Tag Archives: overlapping-tyfams

Coincident Overlap in Type Families

Haskell allows what I will call coincident overlap among type family instances. Coincident overlap occurs when two (or more) type family instances might be applicable to a given type family usage site, but they would evaluate to the same right-hand side. This post, inspired by Andy Adams-Moran’s comment to an earlier blog post, explores coincident overlap and how to extend it (or not!) to branched instances.

This post is a literate Haskell file (though there really isn’t that much code). Paste it into a .lhs file and load it into GHCi. Because the post uses branched instances, you will need the HEAD version of GHC. (Branched instances will be included in GHC 7.8, but not before.)

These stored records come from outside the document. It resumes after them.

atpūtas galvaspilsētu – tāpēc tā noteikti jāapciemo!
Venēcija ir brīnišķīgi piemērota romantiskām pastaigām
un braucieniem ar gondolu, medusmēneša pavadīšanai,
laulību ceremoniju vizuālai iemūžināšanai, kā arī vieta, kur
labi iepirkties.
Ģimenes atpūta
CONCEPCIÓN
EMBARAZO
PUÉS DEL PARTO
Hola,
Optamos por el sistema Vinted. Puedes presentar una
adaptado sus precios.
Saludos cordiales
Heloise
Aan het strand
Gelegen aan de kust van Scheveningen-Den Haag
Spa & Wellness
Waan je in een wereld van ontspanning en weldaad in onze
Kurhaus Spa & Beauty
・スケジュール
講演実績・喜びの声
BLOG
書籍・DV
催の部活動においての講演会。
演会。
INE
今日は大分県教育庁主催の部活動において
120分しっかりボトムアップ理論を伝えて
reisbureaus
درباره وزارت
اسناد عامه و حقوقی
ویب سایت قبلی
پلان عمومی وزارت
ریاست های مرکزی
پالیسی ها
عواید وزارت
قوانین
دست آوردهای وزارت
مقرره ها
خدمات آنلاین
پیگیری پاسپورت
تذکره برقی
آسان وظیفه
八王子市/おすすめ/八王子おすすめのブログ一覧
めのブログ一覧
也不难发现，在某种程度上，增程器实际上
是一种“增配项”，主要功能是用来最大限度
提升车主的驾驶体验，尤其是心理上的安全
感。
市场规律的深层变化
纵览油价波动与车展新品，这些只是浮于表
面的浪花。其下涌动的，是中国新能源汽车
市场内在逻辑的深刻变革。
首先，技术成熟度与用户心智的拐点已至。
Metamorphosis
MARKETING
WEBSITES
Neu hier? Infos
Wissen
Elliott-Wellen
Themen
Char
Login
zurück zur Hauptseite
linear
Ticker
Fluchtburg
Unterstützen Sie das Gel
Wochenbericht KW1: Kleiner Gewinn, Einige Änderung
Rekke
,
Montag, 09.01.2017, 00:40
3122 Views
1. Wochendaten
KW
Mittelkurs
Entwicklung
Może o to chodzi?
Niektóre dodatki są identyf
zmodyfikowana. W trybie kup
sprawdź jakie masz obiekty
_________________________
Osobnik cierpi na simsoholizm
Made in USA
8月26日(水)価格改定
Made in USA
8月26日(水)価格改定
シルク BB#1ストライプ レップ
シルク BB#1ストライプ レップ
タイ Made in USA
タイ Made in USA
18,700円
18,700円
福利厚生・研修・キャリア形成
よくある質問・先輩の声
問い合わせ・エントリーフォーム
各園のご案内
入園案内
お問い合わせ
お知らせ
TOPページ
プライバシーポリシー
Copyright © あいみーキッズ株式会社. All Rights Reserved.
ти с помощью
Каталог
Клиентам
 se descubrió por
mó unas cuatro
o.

> {-# LANGUAGE TypeFamilies, DataKinds, GADTs, TypeOperators #-}

Our examples will be over Bools, and we need some way to get GHC to evaluate our type families. The easiest way is to use the following singleton GADT:

> data SBool :: Bool -> * where
>   SFalse :: SBool False
>   STrue  :: SBool True

Conflict checking with type family instances

When compiling type family instances, GHC checks the instances for conflicts. To know if two instances conflict (i.e., could both match the same usage site), GHC unifies the two left-hand sides. For example, the following code is bad and is rejected:

type family F x
type instance F Int = Bool
type instance F a   = Double

Compiling the above instances gives the following error message:

Conflicting family instance declarations:
  F Int -- Defined at ...
  F a -- Defined at ...

This check is a good thing, because otherwise it would be possible to equate two incompatible types, such as Int and Bool.

Coincident overlap among unbranched instances

Here is a nice example of how coincident overlap is useful:

> type family (x :: Bool) && (y :: Bool) :: Bool
> type instance False && a     = False   -- 1
> type instance True  && b     = b       -- 2
> type instance c     && False = False   -- 3
> type instance d     && True  = d       -- 4

Although the first two equations fully define the && operation, the last two instances allow GHC to reduce a use of && that could not otherwise be reducible. For example:

> and1 :: SBool a -> SBool (True && a)
> and1 x = x
> 
> and2 :: SBool a -> SBool (a && True)
> and2 x = x

and1 uses the second instance of &&, but and2 requires the fourth instance. If we comment that instance out, and2 fails to compile, because GHC cannot figure out that a && True must be a for all values of a. For various good reasons, perhaps to be explored in another post, GHC does not do case analysis on types during type inference.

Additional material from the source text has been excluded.